Extracted data entries.
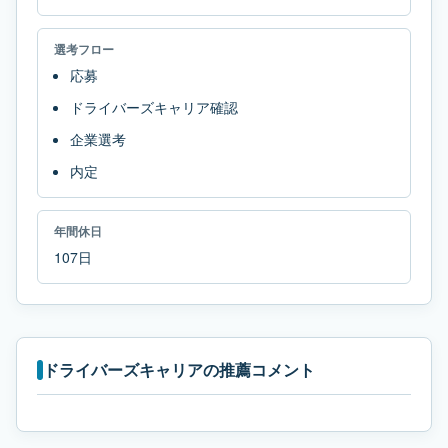
選考フロー
応募
ドライバーズキャリア確認
企業選考
内定
年間休日
107日
ドライバーズキャリアの推薦コメント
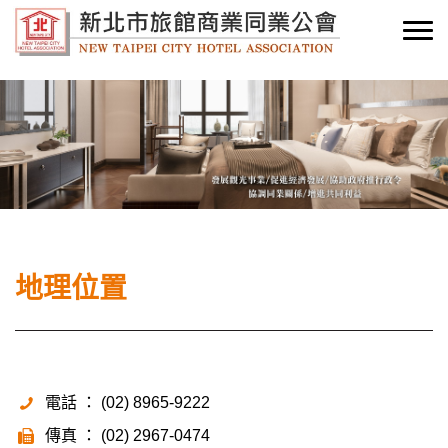
地理位置
電話 ： (02) 8965-9222
傳真 ： (02) 2967-0474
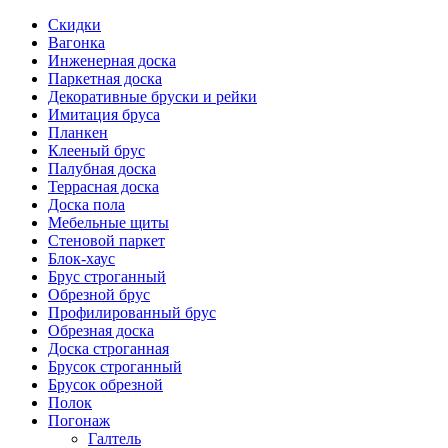
Скидки
Вагонка
Инженерная доска
Паркетная доска
Декоративные бруски и рейки
Имитация бруса
Планкен
Клееный брус
Палубная доска
Террасная доска
Доска пола
Мебельные щиты
Стеновой паркет
Блок-хаус
Брус строганный
Обрезной брус
Профилированный брус
Обрезная доска
Доска строганная
Брусок строганный
Брусок обрезной
Полок
Погонаж
Галтель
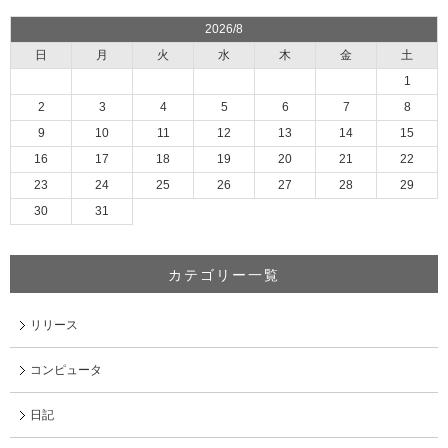
2026/8
日
月
火
水
木
金
土
1
2
3
4
5
6
7
8
9
10
11
12
13
14
15
16
17
18
19
20
21
22
23
24
25
26
27
28
29
30
31
カテゴリー一覧
リリース
コンピュータ
日記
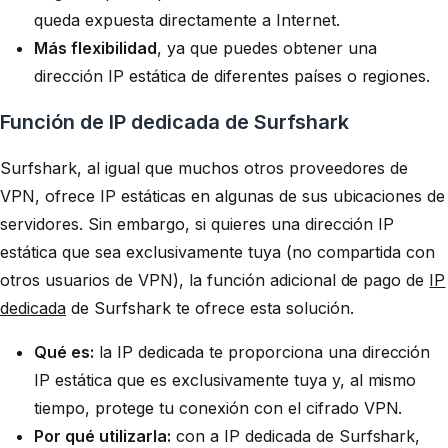
queda expuesta directamente a Internet.
Más flexibilidad
, ya que puedes obtener una
dirección IP estática de diferentes países o regiones.
Función de IP dedicada de Surfshark
Surfshark, al igual que muchos otros proveedores de
VPN, ofrece IP estáticas en algunas de sus ubicaciones de
servidores. Sin embargo, si quieres una dirección IP
estática que sea exclusivamente tuya (no compartida con
otros usuarios de VPN), la función adicional de pago de
IP
dedicada
de Surfshark te ofrece esta solución.
Qué es:
la IP dedicada te proporciona una dirección
IP estática que es exclusivamente tuya y, al mismo
tiempo, protege tu conexión con el cifrado VPN.
Por qué utilizarla:
con a IP dedicada de Surfshark,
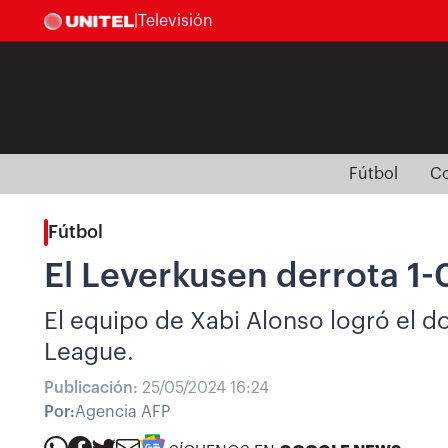
|
Televisión
Fútbol
Co
Fútbol
El Leverkusen derrota 1-0
El equipo de Xabi Alonso logró el do
League.
Publicación:
25/05/2024 16:24
Por:
Agencia AFP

What you should do. Pictures aside, restate all of the entries exactly.

Exercise response.
選考フロー
応募
ドライバーズキャリア確認
企業選考
内定
年間休日
107日
ドライバーズキャリアの推薦コメント
地理位置
電話 ： (02) 8965-9222
傳真 ： (02) 2967-0474
Скидки
Вагонка
Инженерная доска
Паркетная доска
Декоративные бруски и рейки
Имитация бруса
Планкен
Клееный брус
Палубная доска
Террасная доска
Доска пола
Мебельные щиты
Стеновой паркет
Блок-хаус
Брус строганный
Обрезной брус
Профилированный брус
Обрезная доска
Доска строганная
Брусок строганный
Брусок обрезной
Полок
Погонаж
Галтель
2026/8
日
月
火
水
木
金
土
1
2
3
4
5
6
7
8
9
10
11
12
13
14
15
16
17
18
19
20
21
22
23
24
25
26
27
28
29
30
31
カテゴリー一覧
リリース
コンピュータ
日記
queda expuesta directamente a Internet.
Más flexibilidad
, ya que puedes obtener una
dirección IP estática de diferentes países o regiones.
Función de IP dedicada de Surfshark
Surfshark, al igual que muchos otros proveedores de
VPN, ofrece IP estáticas en algunas de sus ubicaciones de
servidores. Sin embargo, si quieres una dirección IP
estática que sea exclusivamente tuya (no compartida con
otros usuarios de VPN), la función adicional de pago de
IP
dedicada
de Surfshark te ofrece esta solución.
Qué es:
la IP dedicada te proporciona una dirección
IP estática que es exclusivamente tuya y, al mismo
tiempo, protege tu conexión con el cifrado VPN.
Por qué utilizarla:
con a IP dedicada de Surfshark,
|
Televisión
Fútbol
Co
Fútbol
El Leverkusen derrota 1-0
El equipo de Xabi Alonso logró el do
League.
Publicación:
25/05/2024 16:24
Por:
Agencia AFP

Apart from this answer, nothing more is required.